Politik

Liebesszenen aus Hamburg 95,5 Prozent für Beck

Die SPD will sich mit einem schärferen sozialen Profil in der großen Koalition klarer von der Union abgrenzen. Der SPD-Parteitag in Hamburg stärkte dafür mit einem klaren Vertrauensbeweis die Position von Parteichef Kurt Beck. Der 58- Jährige kündigte vor den rund 500 Delegierten an, er wolle weitere Korrekturen an den Arbeitsmarkt- und Sozialreformen der vergangenen Jahre durchsetzen. Notwendig sei ein Nachjustieren an "einer Reihe von Stellen", bei denen es "um das Selbstwertgefühl der Menschen" gehe.

Ohne Aussprache billigte die SPD das Konzept für eine längere Zahlung von Arbeitslosengeld I an Ältere. Beck und Vizekanzler Franz Müntefering hatten sich deswegen einen wochenlangen Streit geliefert. Der Arbeitsminister ergriff dazu in Hamburg nicht mehr das Wort.

Die CDU ging auf Distanz zum Koalitionspartner.
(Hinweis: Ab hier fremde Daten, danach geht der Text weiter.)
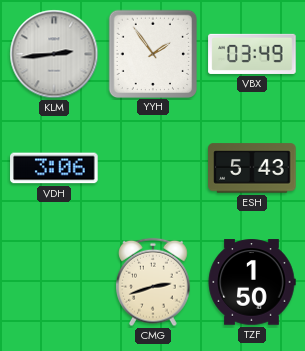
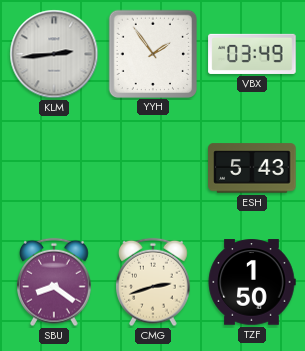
VDH: 3:06 -> none
SBU: none -> 8:21
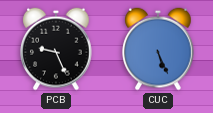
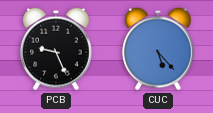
CUC: 5:26 -> 5:23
Kanzlerin Angela Merkel, die Beck zur Wahl gratulierte, warf der SPD bei einer Regionalkonferenz ihrer Partei eine Rückbesinnung auf den Sozialismus vor. CDU-Generalsekretär Ronald Pofalla hielt Beck vor, er wärme die sozialdemokratische Seele mit einem programmatischen Ruck nach links.

Ergebnis verbessert

Mit 95,5 Prozent Zustimmung konnte Beck sein Ergebnis gegenüber der Erstwahl im Mai 2006 (95,07 Prozent) leicht verbessern. Von Becks jetzt drei Stellvertretern bekam Außenminister Frank-Walter Steinmeier mit 85,5 Prozent das beste Ergebnis. Finanzminister Peer Steinbrück wurde mit unerwartet guten 75,4 Prozent als Vize bestätigt. Die Parteilinke Andrea Nahles, die erstmals kandidierte, kam auf 74,8 Prozent. Auf Wunsch von Beck war die engste Führung von fünf Stellvertretern auf drei verkleinert worden.
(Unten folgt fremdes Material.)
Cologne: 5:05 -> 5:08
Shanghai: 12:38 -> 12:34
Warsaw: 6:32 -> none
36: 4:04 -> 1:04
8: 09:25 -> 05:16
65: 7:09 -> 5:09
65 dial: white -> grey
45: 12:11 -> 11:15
Sein Ergebnis deutlich verbessern konnte Generalsekretär Hubertus Heil. Der 34-Jährige kam auf 80,9 Prozent (2005: 61,7). Mit 87,6 Prozent wurde die Finanz-Staatssekretärin Barbara Hendricks zur neuen Schatzmeisterin gewählt.

Tiefensee abgewatscht

Bei den Wahlen für die 39 Beisitzer zum Vorstand erzielte die hessische Spitzenkandidatin für die Landtagswahl, Andrea Ypsilanti, mit 444 Stimmen das beste Ergebnis. Umweltminister Sigmar Gabriel schaffte erstmals den Einzug. Erst im zweiten Wahlgang wurden Verkehrsminister Wolfgang Tiefensee und der ebenfalls aus dem Osten stammende bisherige Parteivize Jens Bullerjahn gewählt.
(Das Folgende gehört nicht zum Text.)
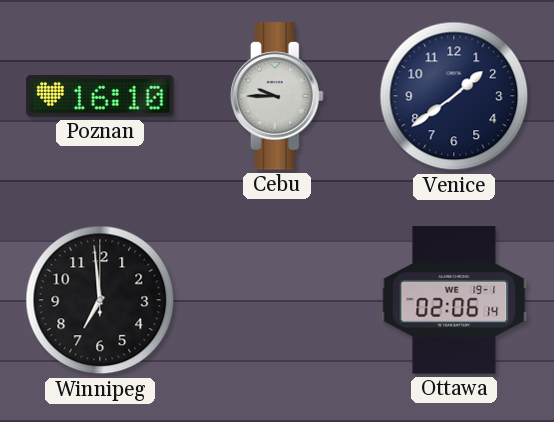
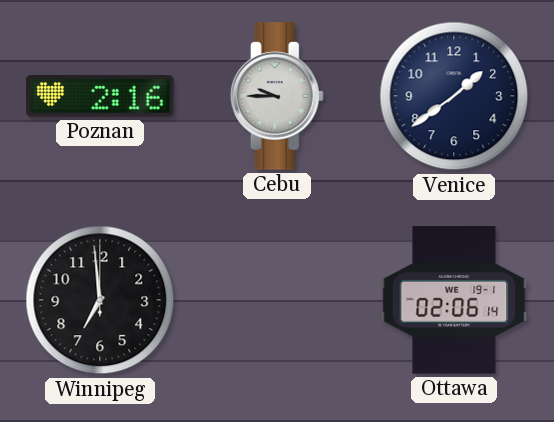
Poznan: 16:10 -> 2:16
Als Beispiel für weitere notwendige Reform-Änderungen nannte der SPD-Chef die Rente mit 67 für Arbeitnehmer mit schwerer Berufsbelastung wie Dachdecker. Merkel sagte dagegen, die CDU halte an der Rente mit 67 fest. Beck will auch eine Erhöhung der Hartz-IV- Sätze prüfen lassen. "Vorsichtig und ohne rückwärts zu gehen müssen wir die Bereitschaft haben, da nachzutarieren."

Standing Ovations für Schröder

Auch Ex-Kanzler Gerhard Schröder, der wie sein SPD-Vorgänger Helmut Schmidt am Kongressauftakt teilnahm und von den Delegierten mit Standing Ovations bedacht wurde, bezeichnete Änderungen mit Augenmaß an den Reformgesetzen als möglich. Die "Agenda 2010" sei "ein Instrument, sie ist nicht das Ziel", sagte er vor den Delegierten. Die Grundprinzipien dürften aber nicht in Frage gestellt werden.

Beck warf der Union "Wankelmütigkeit und Unstetigkeit" vor. Noch immer seien ihre "neoliberalen" Parteitagsbeschlüsse unverändert gültig. "Herzstück der Unionspolitik ist: Man muss den Menschen nur Druck machen, man muss ihnen nur mehr wegnehmen." Wenn die CDU heute "einen verbalen Schwenk" in Richtung SPD vollziehe, so zeige dies, dass die Forderungen und Ziele der Sozialdemokraten richtig seien.